What Will Cities Look Like In 2050?
What should cities in our brave new world look like – and can we build them? Ellen Miles ponders the potential urban utopia of future cities where citizens, productivity, community, environment, nature and culture all come together equitably.
As recently as 1900, fewer than one in six people lived in urban areas. By 2050, it will be more than four out of six. Picture your city in 2050. What do you see? A vague image of glass and flying cars? Or a more dystopian scene? To have any hope of realising a viable, fair, regenerative future, we need to relinquish hasty assumptions and pessimism, and create clear visions of what cities can, and must, look like.
Transport: Moving Forward
By 2050, anti-car planning and policies will have led to (almost) car-free streets, with remaining vehicles fully electric. Many roads will have migrated to well-lit, fume-free underground networks – freeing up precious surface-level space for public amenities. These tunnels will assist, not disrupt, ecological processes: take Kuala Lumpur’s 9.7km Stormwater Management and Road Tunnel (SMART), which combines transport with flood control. Along with cycle-lanes and highways, and app-ordered, electric vehicles, reliable high-capacity and carbon neutral public transport will leverage drops in tunnelling technology costs. Look to Hyperloop, which is developing electric shuttles travelling at speeds up to 670 mph, three times faster than high speed rail, and ten times faster than traditional rail – making a London to Paris journey in under 30 minutes.

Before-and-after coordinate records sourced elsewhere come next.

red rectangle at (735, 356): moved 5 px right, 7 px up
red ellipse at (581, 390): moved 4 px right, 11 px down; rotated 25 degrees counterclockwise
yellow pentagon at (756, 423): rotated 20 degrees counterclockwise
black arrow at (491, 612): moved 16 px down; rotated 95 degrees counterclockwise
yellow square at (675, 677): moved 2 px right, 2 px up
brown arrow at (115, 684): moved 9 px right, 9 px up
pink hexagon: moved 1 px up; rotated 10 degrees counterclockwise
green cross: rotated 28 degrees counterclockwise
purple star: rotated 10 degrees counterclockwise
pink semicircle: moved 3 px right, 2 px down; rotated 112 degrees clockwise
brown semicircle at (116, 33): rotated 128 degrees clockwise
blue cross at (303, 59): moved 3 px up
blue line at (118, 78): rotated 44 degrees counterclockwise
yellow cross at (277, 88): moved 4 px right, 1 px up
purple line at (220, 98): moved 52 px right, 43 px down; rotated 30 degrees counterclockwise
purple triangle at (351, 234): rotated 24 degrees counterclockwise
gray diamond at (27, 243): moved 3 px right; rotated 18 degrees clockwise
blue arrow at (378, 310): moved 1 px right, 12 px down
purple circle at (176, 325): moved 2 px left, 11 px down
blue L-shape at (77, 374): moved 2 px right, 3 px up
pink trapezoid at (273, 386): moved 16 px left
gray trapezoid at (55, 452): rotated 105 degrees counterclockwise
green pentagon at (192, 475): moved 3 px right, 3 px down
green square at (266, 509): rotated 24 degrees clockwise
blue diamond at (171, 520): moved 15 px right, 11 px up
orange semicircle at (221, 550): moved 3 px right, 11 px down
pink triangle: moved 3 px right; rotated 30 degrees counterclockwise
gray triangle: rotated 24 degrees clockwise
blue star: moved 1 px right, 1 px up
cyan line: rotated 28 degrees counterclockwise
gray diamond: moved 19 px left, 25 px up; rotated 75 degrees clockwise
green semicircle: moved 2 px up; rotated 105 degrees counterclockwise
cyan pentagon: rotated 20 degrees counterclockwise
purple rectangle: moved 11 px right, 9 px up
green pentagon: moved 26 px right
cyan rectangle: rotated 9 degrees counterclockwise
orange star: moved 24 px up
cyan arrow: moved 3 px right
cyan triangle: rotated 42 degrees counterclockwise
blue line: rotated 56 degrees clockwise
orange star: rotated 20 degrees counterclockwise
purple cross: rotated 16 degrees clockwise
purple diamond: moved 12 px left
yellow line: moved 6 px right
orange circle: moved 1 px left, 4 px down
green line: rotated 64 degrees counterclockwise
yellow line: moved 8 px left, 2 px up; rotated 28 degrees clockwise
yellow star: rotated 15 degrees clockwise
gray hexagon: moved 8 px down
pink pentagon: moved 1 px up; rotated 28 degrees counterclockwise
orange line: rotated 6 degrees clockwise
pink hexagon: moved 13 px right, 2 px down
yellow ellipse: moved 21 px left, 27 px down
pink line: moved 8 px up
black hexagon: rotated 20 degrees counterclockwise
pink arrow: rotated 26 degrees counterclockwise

Subterranean shuttles will also revolutionise product delivery. British tech scale-up Magway, drawing investors like Ocado, is developing a ‘completely trackable, super secure’ zero-emissions postal network in London, capable of transporting tens of thousands of parcels an hour, timed ‘down to the very second’.
‘Sky bridges’ will be far more than walkways, with homes, offices, restaurants and more. We’ve seen the New York High Line repurposed as a public park, and Washington DC is soon to unveil its 11th Street Bridge Park. They will be facilitated by innovative engineering technology like Multi, a rope-free Willy Wonka-esque lift, which uses a world-first cable-less system that allows it to travel both vertically and horizontally.
The ’15 Minute City’
What will be done with the remaining ground space? A planning (r)evolution presently underway is moving away from the 1930s ‘Athens Charter’ (advocating the separation of residential and business zones) towards the ‘Leipzig Charter’, whose guiding principle is a walkable city of diverse, multi-use, space-efficient neighbourhoods. This includes the idea of a ‘15 minute city’, in which residents’ essential needs – including employment, food, lifetime learning, social connection, nature and leisure amenities – are a short walk or cycle from home. The 15 minute model will reinstate cities as a collection of villages, each with its own character and community. Bringing diverse industries and functions close together will shorten supply chains, and create opportunities for hyperlocal, renewable energy solutions: a 2020 world-first scheme saw waste heat from the London Underground warming 1,350 homes, two leisure centres and a school in Islington.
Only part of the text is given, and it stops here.